Sending 5, 100-byte ICMP Echos to 192.168.1.1, timeout is 2 seconds:
!!!!!
Success rate is 100 percent (5/5), round-trip min/avg/max = 1/1/1 ms

(obviously I configured the other end too!)

All of the NICs of the virtual routers are exposed via TCP ports by KVM. TCP port 10001 maps to the first NIC of the virtual router, which in the case of an XR router is GigabitEthernet 0/0/0/0. By simply connecting two of these TCP sockets together we can bridge the traffic between those two NICs and this is exactly what vr-xcon is for. Use the --p2p argument to specify the links. The format is X/Y--Z/N where X is the name of the first router and Y is the port on that router. Z is the second router and N is the port on the second router.

To set up more than one p2p link, simply add more mappings separated by space and don't forget to link the virtual routers:

docker run -d --name vr-xcon --link vr1 --link vr2 --link vr3 vr-xcon --p2p vr1/1--vr2/1 vr1/2--vr3/1

See topology-machine/README.md for details on topology machine which can help you with managing more complex topologies.

The containers expose port 22 for SSH, port 161 for SNMP, port 830 for NETCONF and port 5000 is mapped to the virtual serial device (use telnet). All the NICs of the virtual routers are exposed via TCP ports in the range 10001-10099.

Use docker rm -f vr1 to stop and remote a virtual router.

Handy shell functions

There are some handy shell functions in vrnetlab.sh that provides shorthands for connecting to ssh and console.

1. Load the functions into your shell

. vrnetlab.sh

2. Login via ssh to router vr1, you can optionally specify a username. If no username is provided, the default of vrnetlab will be used.
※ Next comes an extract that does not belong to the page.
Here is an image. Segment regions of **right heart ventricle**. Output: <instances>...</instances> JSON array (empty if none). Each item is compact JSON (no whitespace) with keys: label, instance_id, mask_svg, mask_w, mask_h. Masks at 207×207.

If sshpass is installed, you will not be promted for password when you login with the default username.

vrssh vr1 myuser 

3. Connect console to router vr1

vrcons vr1

4. Create a bridge between two router interfaces, the below command bridges interface 1 of router vr1 with interface 1 of router 2.

vrbridge vr1 1 vr2 1

To load these aliases on login, copy it to ~/.vrnetlab_bashrc and add the following to your .bashrc

test -f ~/.vrnetlab_bashrc && . ~/.vrnetlab_bashrc

Virtual routers

There are a number of virtual routers available on the market:

• Cisco XRv
• Juniper VRR
• Juniper vMX
• Nokia VSR

All of the above are released as a qcow2 or vmdk file (which can easily be converted into qcow2) making them easy to spin up on a Linux machine. Once spun up there are a few tasks one normally wants to perform:

• set an IP address on a management interface
• start SSH / NETCONF daemon (and generate crypto keys)
• create initial user so we can login

There might be more things to the list but this is the bare minimum which makes the router remotely reachable and thus we can configure the rest from the normal provisioning system.

vrnetlab aims to make this process as simple and convenient as possible so that it may be used both by humans and automated systems to spin up virtual routers. In addition, there are scripts to help you generate topologies.
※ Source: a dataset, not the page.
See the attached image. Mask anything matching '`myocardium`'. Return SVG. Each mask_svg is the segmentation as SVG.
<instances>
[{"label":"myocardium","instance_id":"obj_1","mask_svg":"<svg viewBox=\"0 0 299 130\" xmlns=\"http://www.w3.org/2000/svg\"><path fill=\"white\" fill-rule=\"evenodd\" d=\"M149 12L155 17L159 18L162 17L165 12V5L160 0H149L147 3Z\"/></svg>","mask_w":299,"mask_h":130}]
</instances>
The virtual machines are packaged up in docker container. Since we need to start KVM the docker containers have to be run with --privileged which effectively defeats the security features of docker. Our use of docker is essentially reduced to being a packaging format but a rather good one at that. Also note that since we still rely on KVM the same amount of resources, if not sightly more, will be consumed by vrnetlab. A container is no thinner than a VM if the container contains a VM!

The assignment of a management IP address is ha